**Exercise details**
Determine how many lines in the listing contain the string "said". Only that number goes in the answer.

**Records provided**
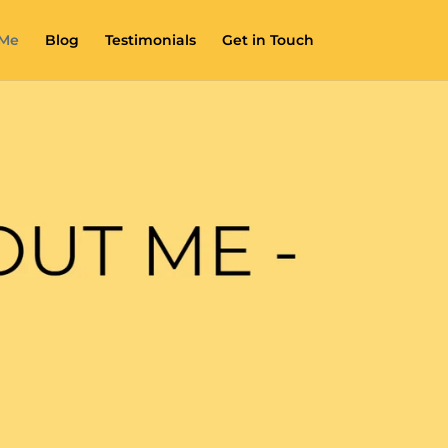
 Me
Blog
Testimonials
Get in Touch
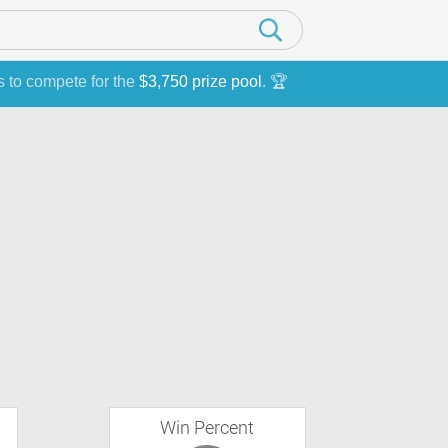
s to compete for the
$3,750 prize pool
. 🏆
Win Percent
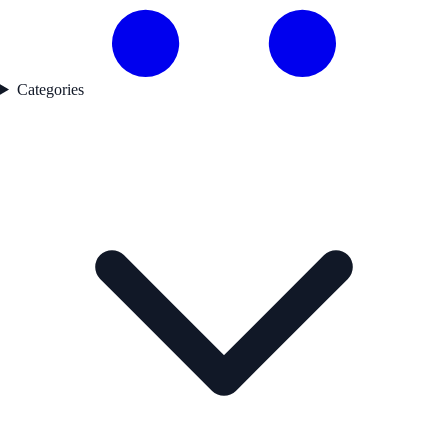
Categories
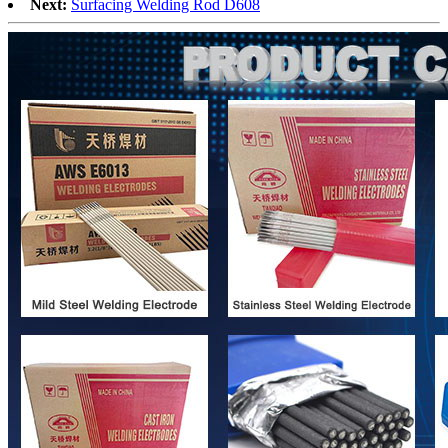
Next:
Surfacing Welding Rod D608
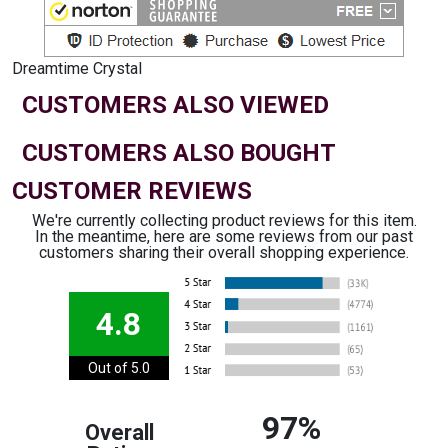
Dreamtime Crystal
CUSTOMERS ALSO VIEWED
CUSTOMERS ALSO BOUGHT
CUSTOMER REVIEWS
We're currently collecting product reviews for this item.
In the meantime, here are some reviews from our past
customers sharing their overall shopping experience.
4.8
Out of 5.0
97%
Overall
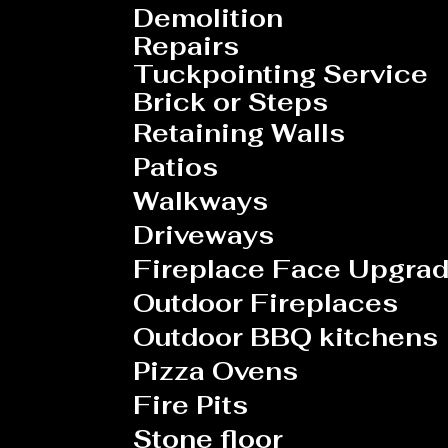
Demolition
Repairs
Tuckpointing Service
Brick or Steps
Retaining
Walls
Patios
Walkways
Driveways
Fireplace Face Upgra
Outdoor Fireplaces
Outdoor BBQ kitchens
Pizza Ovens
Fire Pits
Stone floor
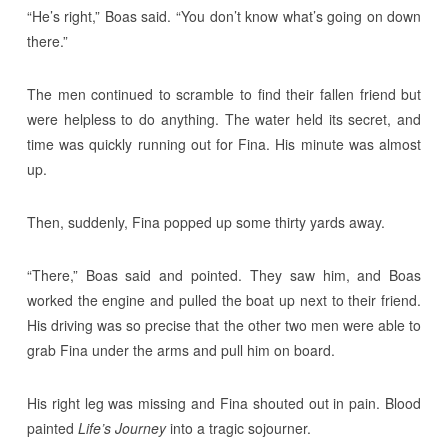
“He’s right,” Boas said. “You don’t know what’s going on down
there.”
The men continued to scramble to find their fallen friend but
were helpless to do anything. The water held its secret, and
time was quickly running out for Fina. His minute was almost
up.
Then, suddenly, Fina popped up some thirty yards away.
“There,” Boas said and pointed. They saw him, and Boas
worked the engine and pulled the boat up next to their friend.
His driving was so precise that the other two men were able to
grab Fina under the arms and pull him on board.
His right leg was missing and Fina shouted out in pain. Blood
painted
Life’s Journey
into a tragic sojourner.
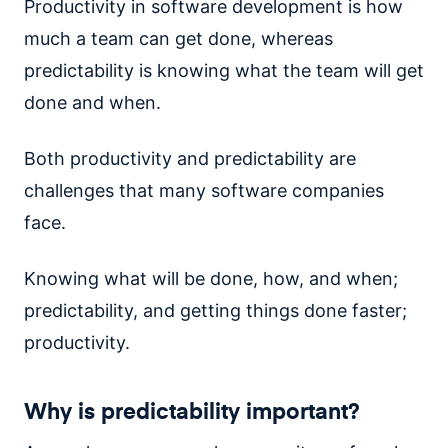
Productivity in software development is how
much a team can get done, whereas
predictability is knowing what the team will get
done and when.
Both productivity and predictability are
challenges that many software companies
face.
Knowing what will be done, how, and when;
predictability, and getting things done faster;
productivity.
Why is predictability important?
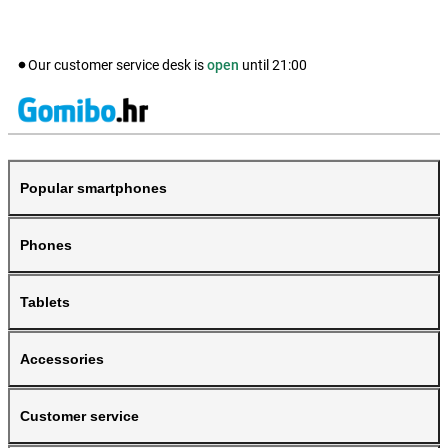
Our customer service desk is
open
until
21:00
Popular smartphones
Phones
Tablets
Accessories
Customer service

**Final answer**
2